Records for the task:
*** Begin section ***

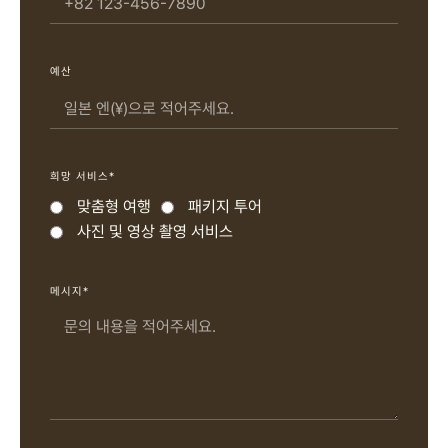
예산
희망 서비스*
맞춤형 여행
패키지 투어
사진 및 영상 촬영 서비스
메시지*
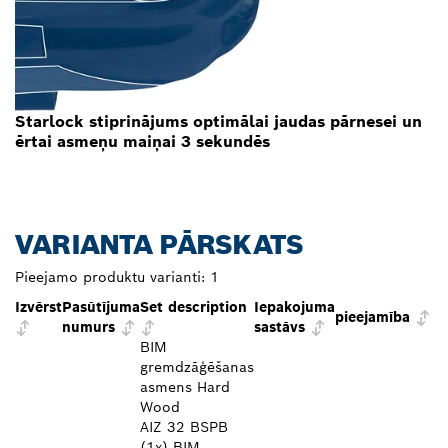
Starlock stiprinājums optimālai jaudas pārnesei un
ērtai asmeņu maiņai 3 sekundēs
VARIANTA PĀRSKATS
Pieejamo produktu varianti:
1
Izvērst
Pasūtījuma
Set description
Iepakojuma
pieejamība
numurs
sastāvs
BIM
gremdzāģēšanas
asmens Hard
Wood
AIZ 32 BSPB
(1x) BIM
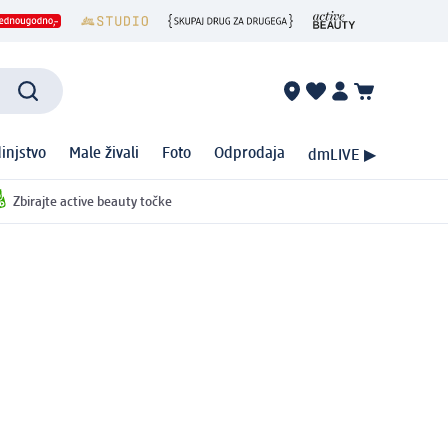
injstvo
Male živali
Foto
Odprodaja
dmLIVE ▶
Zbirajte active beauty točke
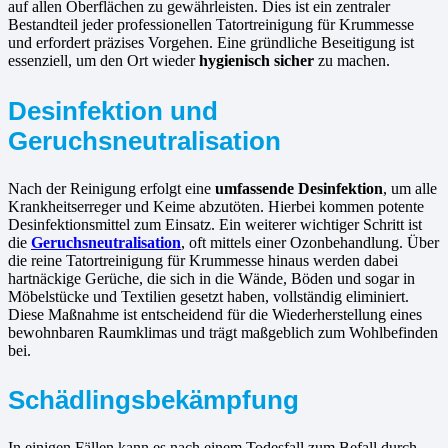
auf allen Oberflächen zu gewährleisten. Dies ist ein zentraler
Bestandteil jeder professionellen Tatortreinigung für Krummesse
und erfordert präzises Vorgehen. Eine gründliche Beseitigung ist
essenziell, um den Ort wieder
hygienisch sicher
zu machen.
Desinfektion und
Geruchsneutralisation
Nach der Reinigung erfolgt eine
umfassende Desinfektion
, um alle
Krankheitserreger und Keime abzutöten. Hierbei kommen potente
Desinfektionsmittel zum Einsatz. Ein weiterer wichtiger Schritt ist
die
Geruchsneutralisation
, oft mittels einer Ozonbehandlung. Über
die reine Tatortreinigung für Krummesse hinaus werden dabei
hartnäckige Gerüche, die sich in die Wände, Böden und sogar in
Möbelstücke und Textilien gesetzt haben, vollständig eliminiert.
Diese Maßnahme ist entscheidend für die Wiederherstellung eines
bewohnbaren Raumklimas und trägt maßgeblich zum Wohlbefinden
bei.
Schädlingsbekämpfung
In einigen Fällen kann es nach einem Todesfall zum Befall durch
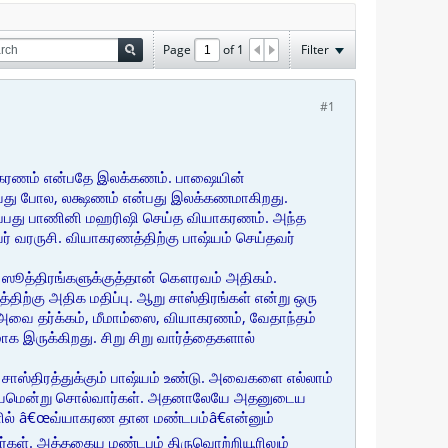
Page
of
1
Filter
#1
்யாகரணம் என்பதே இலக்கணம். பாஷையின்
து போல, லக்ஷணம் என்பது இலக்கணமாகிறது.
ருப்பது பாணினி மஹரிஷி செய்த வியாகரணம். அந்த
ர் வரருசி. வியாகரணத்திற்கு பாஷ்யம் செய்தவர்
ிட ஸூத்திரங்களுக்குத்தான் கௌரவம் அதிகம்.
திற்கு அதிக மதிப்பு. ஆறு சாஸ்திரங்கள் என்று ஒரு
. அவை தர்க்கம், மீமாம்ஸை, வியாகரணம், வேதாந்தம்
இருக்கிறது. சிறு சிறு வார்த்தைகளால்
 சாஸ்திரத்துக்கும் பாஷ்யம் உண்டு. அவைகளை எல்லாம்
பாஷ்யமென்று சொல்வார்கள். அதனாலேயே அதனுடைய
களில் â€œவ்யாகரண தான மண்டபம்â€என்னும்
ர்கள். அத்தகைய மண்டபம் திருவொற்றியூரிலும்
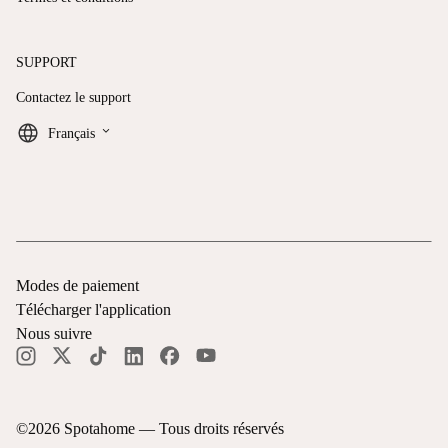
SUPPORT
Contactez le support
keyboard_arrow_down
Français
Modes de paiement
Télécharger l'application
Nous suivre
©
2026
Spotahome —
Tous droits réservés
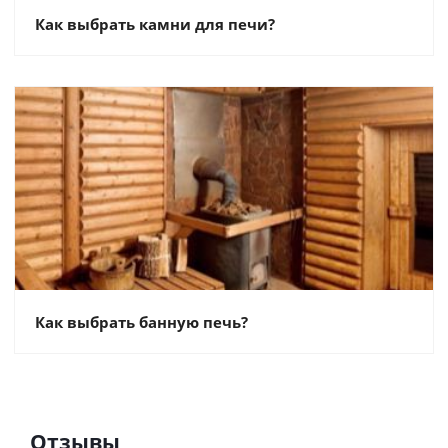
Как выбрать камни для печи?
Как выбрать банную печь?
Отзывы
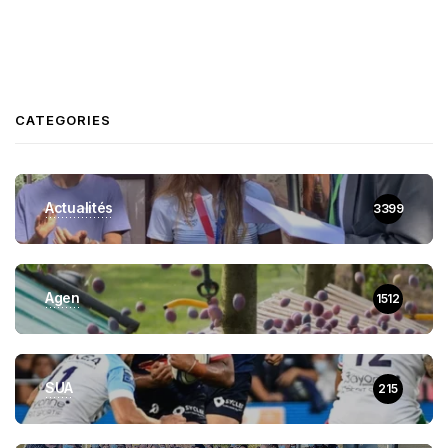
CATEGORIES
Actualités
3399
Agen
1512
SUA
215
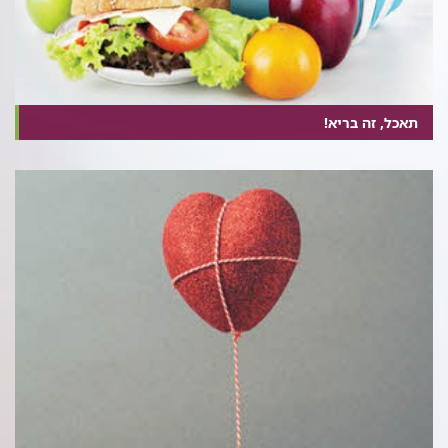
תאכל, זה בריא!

*** End section ***

Task directions:
Tally the lines above containing "கரணம". Number only.

Completed exercise:
3